TASK ITEM: Nothing outside the lines below from the one containing "Cookies von Drittanbietern" through the one containing "konnte in Zusammenarbeit" is to be printed; print those exactly, ends included, and drop the pictures.

######

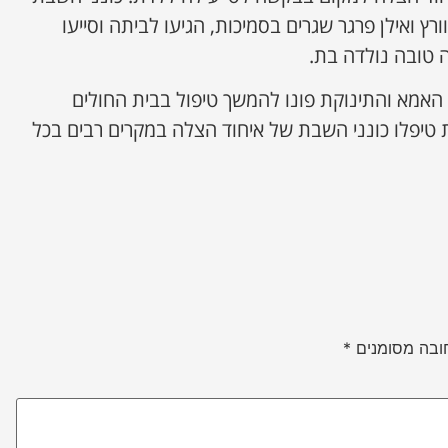
ץ ואילן פרגר שגרים בסמיכות, הגיעו לביתה וסייעו
 טובה נולדה בת.
האמא והתינוקת פונו להמשך טיפול בבית החולים
יפלו כונני השבת של איחוד הצלה במקרים רבים בכל
ובה מסומנים
*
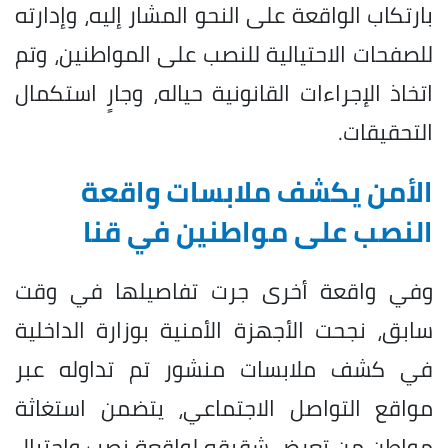
بارتكاب الواقعة على النحو المشار إليه، وإدارته
للصفحات الاحتيالية للنصب على المواطنين، وتم
اتخاذ الإجراءات القانونية حياله، وجارٍ استكمال
التحقيقات.
الأمن يكشف ملابسات واقعة
النصب على مواطنين في قنا
وفي واقعة أخرى جرت تفاصيلها في وقت
سابق، نجحت الأجهزة الأمنية بوزارة الداخلية
في كشف ملابسات منشور تم تداوله عبر
مواقع التواصل الاجتماعي، يتضمن استغاثة
مواطن من تعرض شقيقه لواقعة نصب واحتيال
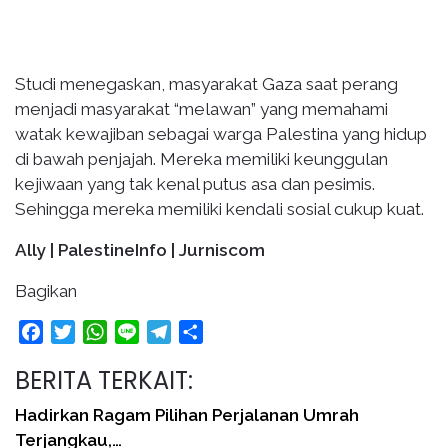
Studi menegaskan, masyarakat Gaza saat perang
menjadi masyarakat “melawan” yang memahami
watak kewajiban sebagai warga Palestina yang hidup
di bawah penjajah. Mereka memiliki keunggulan
kejiwaan yang tak kenal putus asa dan pesimis.
Sehingga mereka memiliki kendali sosial cukup kuat.
Ally | PalestineInfo | Jurniscom
Bagikan
Facebook
Twitter
WhatsApp
Line
Telegram
Share
BERITA TERKAIT:
Hadirkan Ragam Pilihan Perjalanan Umrah
Terjangkau,…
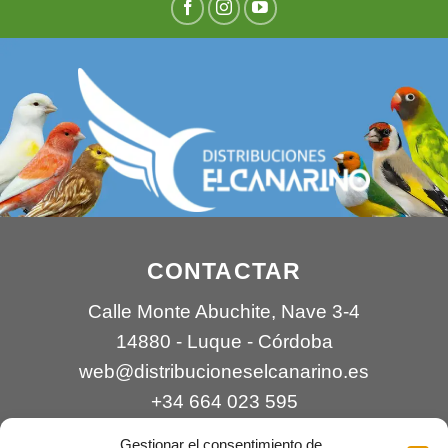
CONTACTAR
Calle Monte Abuchite, Nave 3-4
14880 - Luque - Córdoba
web@distribucioneselcanarino.es
+34 664 023 595
Gestionar el consentimiento de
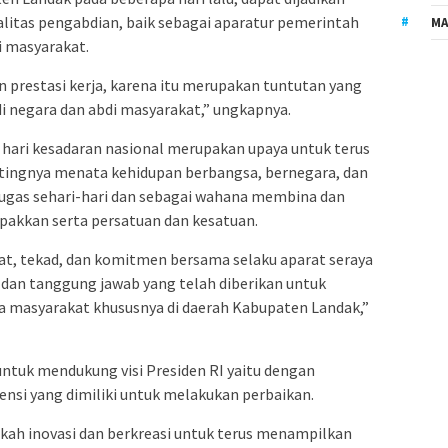
tas pengabdian, baik sebagai aparatur pemerintah
MA
i masyarakat.
n prestasi kerja, karena itu merupakan tuntutan yang
di negara dan abdi masyarakat,” ungkapnya.
ari kesadaran nasional merupakan upaya untuk terus
tingnya menata kehidupan berbangsa, bernegara, dan
as sehari-hari dan sebagai wahana membina dan
kkan serta persatuan dan kesatuan.
t, tekad, dan komitmen bersama selaku aparat seraya
 dan tanggung jawab yang telah diberikan untuk
a masyarakat khususnya di daerah Kabupaten Landak,”
ntuk mendukung visi Presiden RI yaitu dengan
si yang dimiliki untuk melakukan perbaikan.
kah inovasi dan berkreasi untuk terus menampilkan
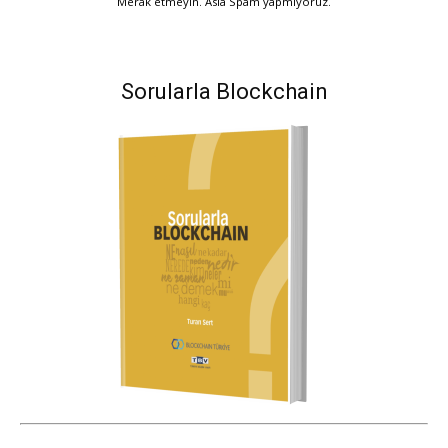
Merak etmeyin. Asla Spam yapmıyoruz.
Sorularla Blockchain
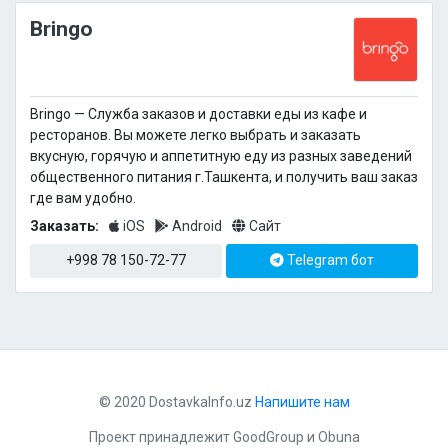
Bringo
Bringo — Cлужба заказов и доставки еды из кафе и
ресторанов. Вы можете легко выбрать и заказать
вкусную, горячую и аппетитную еду из разных заведений
общественного питания г.Ташкента, и получить ваш заказ
где вам удобно.
Заказать:
iOS
Android
Сайт
+998 78 150-72-77
Telegram бот
© 2020 DostavkaInfo.uz
Напишите нам
Проект принадлежит
GoodGroup
и
Obuna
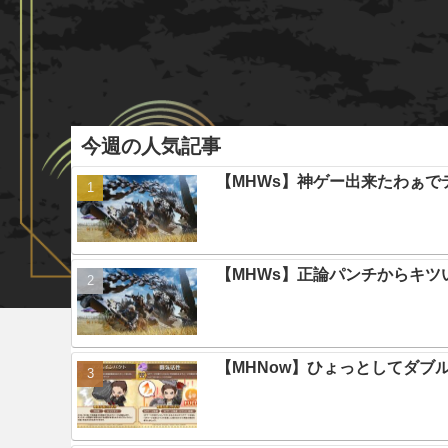
今週の人気記事
【MHWs】神ゲー出来たわぁで
【MHWs】正論パンチからキツ
【MHNow】ひょっとしてダブ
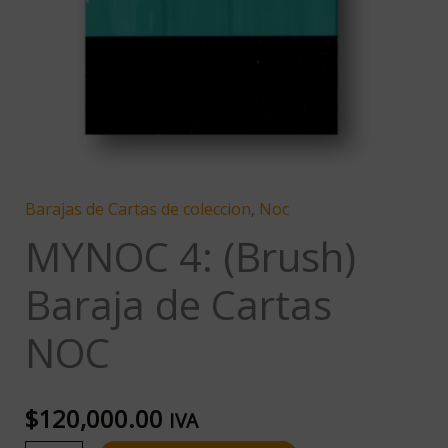
Barajas de Cartas de coleccion
,
Noc
MYNOC 4: (Brush)
Baraja de Cartas
NOC
$
120,000.00
IVA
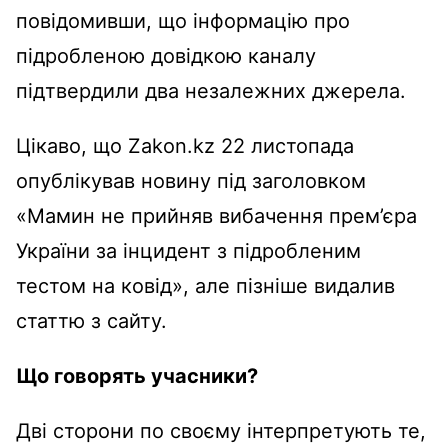
повідомивши, що інформацію про
підробленою довідкою каналу
підтвердили два незалежних джерела.
Цікаво, що Zakon.kz 22 листопада
опублікував новину під заголовком
«Мамин не прийняв вибачення прем’єра
України за інцидент з підробленим
тестом на ковід», але пізніше видалив
статтю з сайту.
Що говорять учасники?
Дві сторони по своєму інтерпретують те,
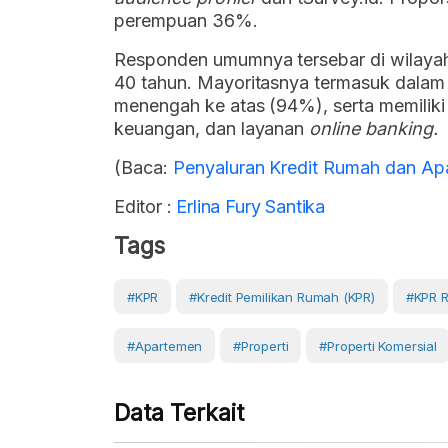
perempuan 36%.
Responden umumnya tersebar di wilayah
40 tahun. Mayoritasnya termasuk dala
menengah ke atas (94%), serta memiliki
keuangan, dan layanan
online banking.
(Baca:
Penyaluran Kredit Rumah dan Ap
Editor :
Erlina Fury Santika
Tags
#KPR
#Kredit Pemilikan Rumah (KPR)
#KPR 
#Apartemen
#Properti
#Properti Komersial
Data Terkait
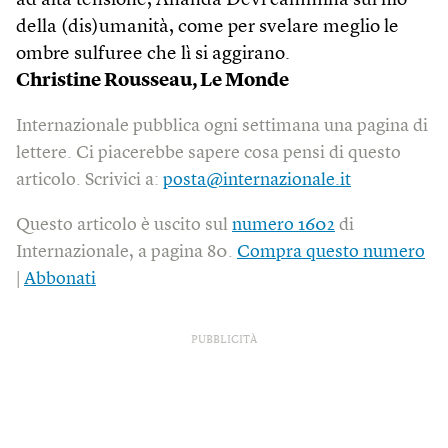
ad alta tensione, Ananda Devi cammina sul filo
della (dis)umanità, come per svelare meglio le
ombre sulfuree che lì si aggirano.
Christine Rousseau, Le Monde
Internazionale pubblica ogni settimana una pagina di
lettere. Ci piacerebbe sapere cosa pensi di questo
articolo. Scrivici a:
posta@internazionale.it
Questo articolo è uscito sul
numero 1602
di
Internazionale, a pagina 80.
Compra questo numero
|
Abbonati
PUBBLICITÀ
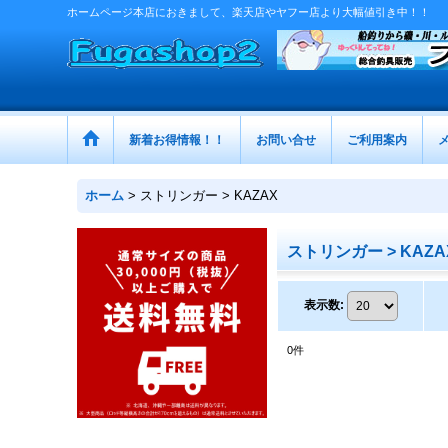
ホームページ本店におきまして、楽天店やヤフー店より大幅値引き中！！
新着お得情報！！
お問い合せ
ご利用案内
ホーム
>
ストリンガー > KAZAX
ストリンガー > KAZA
表示数
:
0
件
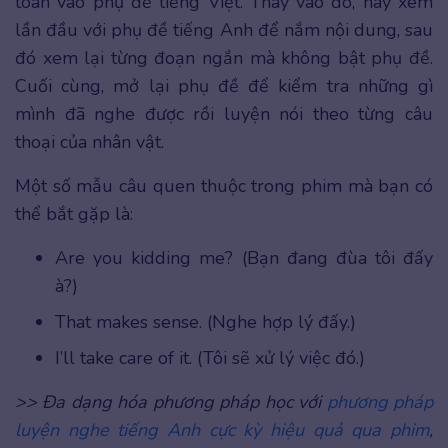
toàn vào phụ đề tiếng Việt. Thay vào đó, hãy xem
lần đầu với phụ đề tiếng Anh để nắm nội dung, sau
đó xem lại từng đoạn ngắn mà không bật phụ đề.
Cuối cùng, mở lại phụ đề để kiểm tra những gì
mình đã nghe được rồi luyện nói theo từng câu
thoại của nhân vật.
Một số mẫu câu quen thuộc trong phim mà bạn có
thể bắt gặp là:
Are you kidding me? (Bạn đang đùa tôi đấy
à?)
That makes sense. (Nghe hợp lý đấy.)
I’ll take care of it. (Tôi sẽ xử lý việc đó.)
>> Đa dạng hóa phương pháp học với
phương pháp
luyện nghe tiếng Anh cực kỳ hiệu quả qu
a
phim
,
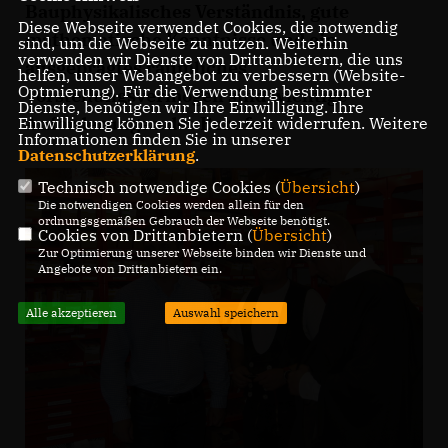
Bauphysikalisches Verständnis, gute
Diese Webseite verwendet Cookies, die notwendig
mathematische Kenntnisse und ein
sind, um die Webseite zu nutzen. Weiterhin
verwenden wir Dienste von Drittanbietern, die uns
ausgeprägtes räumliches
helfen, unser Webangebot zu verbessern (Website-
Optmierung). Für die Verwendung bestimmter
Vorstellungsvermögen sind wichtige
Dienste, benötigen wir Ihre Einwilligung. Ihre
Anforderungen des Berufes.
Einwilligung können Sie jederzeit widerrufen. Weitere
Informationen finden Sie in unserer
Datenschutzerklärung
.
Technisch notwendige Cookies (
Übersicht
)
Die notwendigen Cookies werden allein für den
ordnungsgemäßen Gebrauch der Webseite benötigt.
Cookies von Drittanbietern (
Übersicht
)
Zur Optimierung unserer Webseite binden wir Dienste und
Angebote von Drittanbietern ein.
Alle akzeptieren
Auswahl speichern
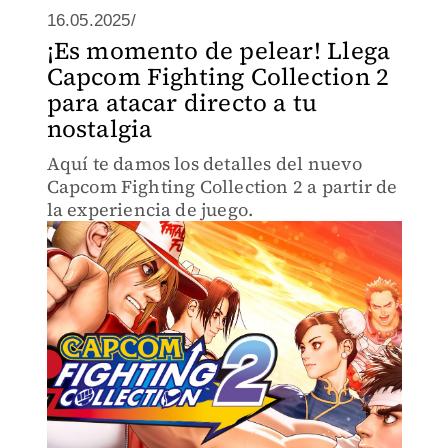
16.05.2025/
¡Es momento de pelear! Llega
Capcom Fighting Collection 2
para atacar directo a tu
nostalgia
Aquí te damos los detalles del nuevo
Capcom Fighting Collection 2 a partir de
la experiencia de juego.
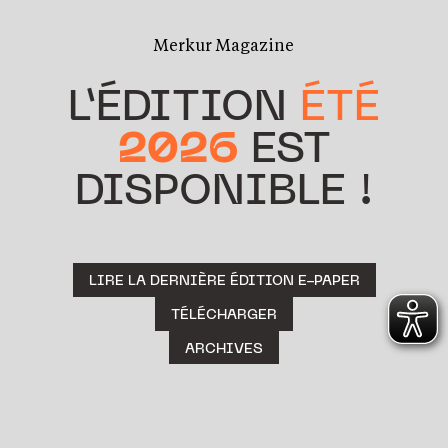
Merkur Magazine
L’ÉDITION
ÉTÉ
2026
EST
DISPONIBLE !
LIRE LA DERNIÈRE ÉDITION E-PAPER
TÉLÉCHARGER
ARCHIVES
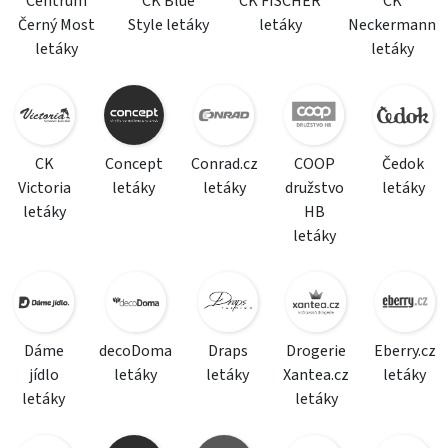
Centrum
CK Blue
CK FISCHER
CK
Černý Most
Style letáky
letáky
Neckermann
letáky
letáky
CK
Concept
Conrad.cz
COOP
Čedok
Victoria
letáky
letáky
družstvo
letáky
letáky
HB
letáky
Dáme
decoDoma
Draps
Drogerie
Eberry.cz
jídlo
letáky
letáky
Xantea.cz
letáky
letáky
letáky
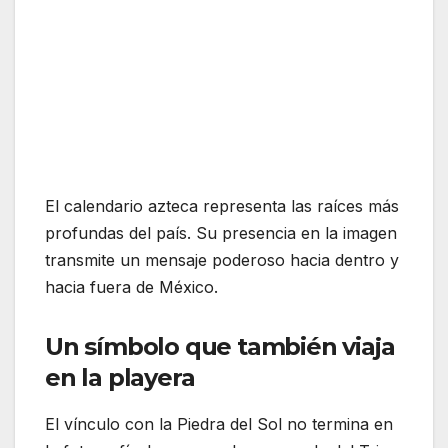
El calendario azteca representa las raíces más
profundas del país. Su presencia en la imagen
transmite un mensaje poderoso hacia dentro y
hacia fuera de México.
Un símbolo que también viaja
en la playera
El vínculo con la Piedra del Sol no termina en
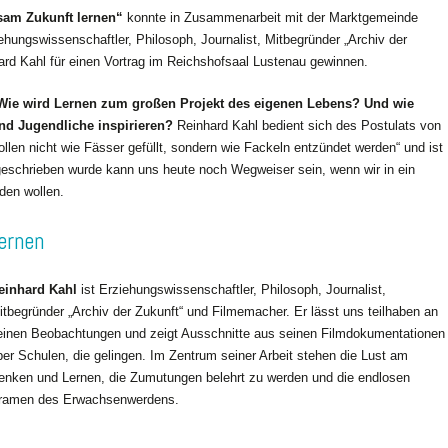
am Zukunft lernen“
konnte in Zusammenarbeit mit der Marktgemeinde
hungswissenschaftler, Philosoph, Journalist, Mitbegründer „Archiv der
rd Kahl für einen Vortrag im Reichshofsaal Lustenau gewinnen.
 Wie wird Lernen zum großen Projekt des eigenen Lebens? Und wie
und Jugendliche inspirieren?
Reinhard Kahl bedient sich des Postulats von
wollen nicht wie Fässer gefüllt, sondern wie Fackeln entzündet werden“ und ist
eschrieben wurde kann uns heute noch Wegweiser sein, wenn wir in ein
den wollen.
ernen
einhard Kahl
ist Erziehungswissenschaftler, Philosoph, Journalist,
itbegründer „Archiv der Zukunft“ und Filmemacher. Er lässt uns teilhaben an
einen Beobachtungen und zeigt Ausschnitte aus seinen Filmdokumentationen
ber Schulen, die gelingen. Im Zentrum seiner Arbeit stehen die Lust am
enken und Lernen, die Zumutungen belehrt zu werden und die endlosen
ramen des Erwachsenwerdens.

######

REPLY TO THE EXERCISE:
Cookies von Drittanbietern (
Übersicht
)
Zur Optimierung unserer Webseite binden wir Dienste und
Angebote von Drittanbietern ein.
Alle akzeptieren
Auswahl speichern
16.05.2025/
¡Es momento de pelear! Llega
Capcom Fighting Collection 2
para atacar directo a tu
nostalgia
Aquí te damos los detalles del nuevo
Capcom Fighting Collection 2 a partir de
la experiencia de juego.
Merkur Magazine
L’ÉDITION
ÉTÉ
2026
EST
DISPONIBLE !
LIRE LA DERNIÈRE ÉDITION E-PAPER
TÉLÉCHARGER
ARCHIVES
Centrum
CK Blue
CK FISCHER
CK
Černý Most
Style letáky
letáky
Neckermann
letáky
letáky
CK
Concept
Conrad.cz
COOP
Čedok
Victoria
letáky
letáky
družstvo
letáky
letáky
HB
letáky
Dáme
decoDoma
Draps
Drogerie
Eberry.cz
jídlo
letáky
letáky
Xantea.cz
letáky
letáky
letáky
El calendario azteca representa las raíces más
profundas del país. Su presencia en la imagen
transmite un mensaje poderoso hacia dentro y
hacia fuera de México.
Un símbolo que también viaja
en la playera
El vínculo con la Piedra del Sol no termina en
am Zukunft lernen“
konnte in Zusammenarbeit mit der Marktgemeinde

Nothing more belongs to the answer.